How awful for all of you. If it were me I would eventually want to see the camera footage and see if he had access to water. Hopefully, Paco will be feeling much better this morning. Hoping and praying that Paco is on the mend.


----------



## VegasGeorge (Nov 1, 2019)

I just heard from the vet. Paco had very gross explosive diarrhea during the night, described as “red and green” and smelling to high heaven. They had to open doors, etc. Our old, experienced vet said it looked like Paco had ingested some form of chemical agents, floor cleaner, etc. The X-rays show a deformed colon, indicating sever irritation. They are keeping him on IV hydration, and trying to get some medication into his gut. I instructed the vet to obtain a stool sample, and send it out for chemical analysis. I called the credit card company to dispute the boarding charges. I’ll confront Camp Bow Wow about the vet bill as soon as I know the results of the chemical analysis. This really angers me.


----------



## JasMom (7 mo ago)

Oh my goodness! I am so sorry your Paco is going through this. I hope for a speedy recovery!

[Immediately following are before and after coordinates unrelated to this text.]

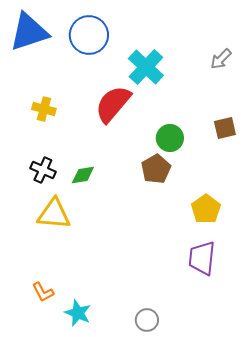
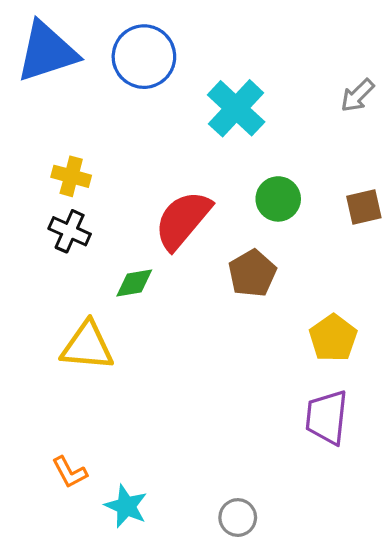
red semicircle: (113, 104) -> (183, 220), moved
green circle: (170, 138) -> (278, 199), moved
black cross: (43, 170) -> (70, 231), moved

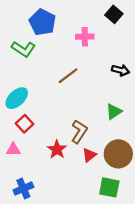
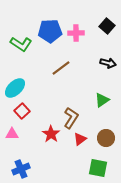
black square: (114, 14) -> (107, 26), moved
blue pentagon: (42, 22) -> (50, 31), moved, turned -30
brown circle: (118, 154) -> (106, 138), size x0.7

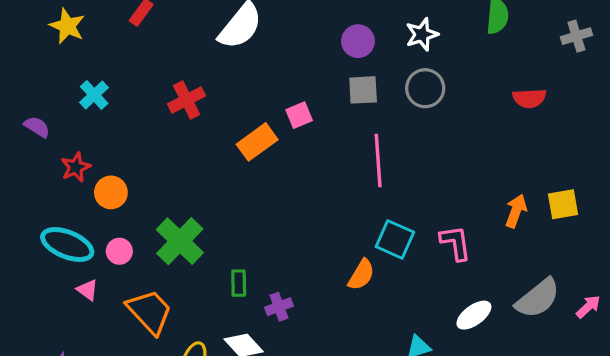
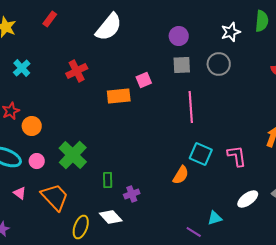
white star: (422, 34) -> (231, 32), moved
orange rectangle: (257, 142) -> (119, 96), turned 30
pink triangle: (87, 290) -> (20, 193), moved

In the meantime, I would go ahead and reach out to the kennel. I would ask about his health while there? Did he act abnormally? Did he have access to food and water? How often and how much water was he given? Did he drink what was provided? Why didn't they report this to you or at least contact your vet for you?


----------



## Liz (Oct 2, 2010)

I would be furious! Thankfully your vet sounds tenacious and relentless, and he won't stop until he has clear answers.


----------



## VegasGeorge (Nov 1, 2019)

Like most of you, I’m proactive when it comes to researching things online. I’ve found references to giardia that describe Paco’s symptoms, lethargy, dehydration, green diarrhea, etc. Do any of you have experience with giardia, and does it make any sense in Paco’s case? I don’t want to be second guessing the vet unless I know what I’m talking about.


----------



## Streetcar (Apr 13, 2014)

This is just awful. I am so sorry for poor Paco. Your vet sounds excellent and like he is doing all he can to help Paco.


----------



## PeggyTheParti (Sep 5, 2019)

I am so upset for you and for Paco.


----------



## Kukla the Tpoo (11 mo ago)

What a terrible ordeal! I'm so sorry that Paco is ill. I hope he soon feels better and that you get some answers from the kennel.


----------



## SandyTopknot (8 mo ago)

@VegasGeorge I'm so sorry this happened to Paco. Please don't second-guess your vet - they've got years of training, followed by years of experience, that you don't have and can't get via Dr. Google. 

My understanding of giardia is that it exists fairly commonly in the environment and generally isn't likely to cause disease except in very young or immunocompromised dogs. It also takes some time (I think around 5 days or so) for symptoms to develop. 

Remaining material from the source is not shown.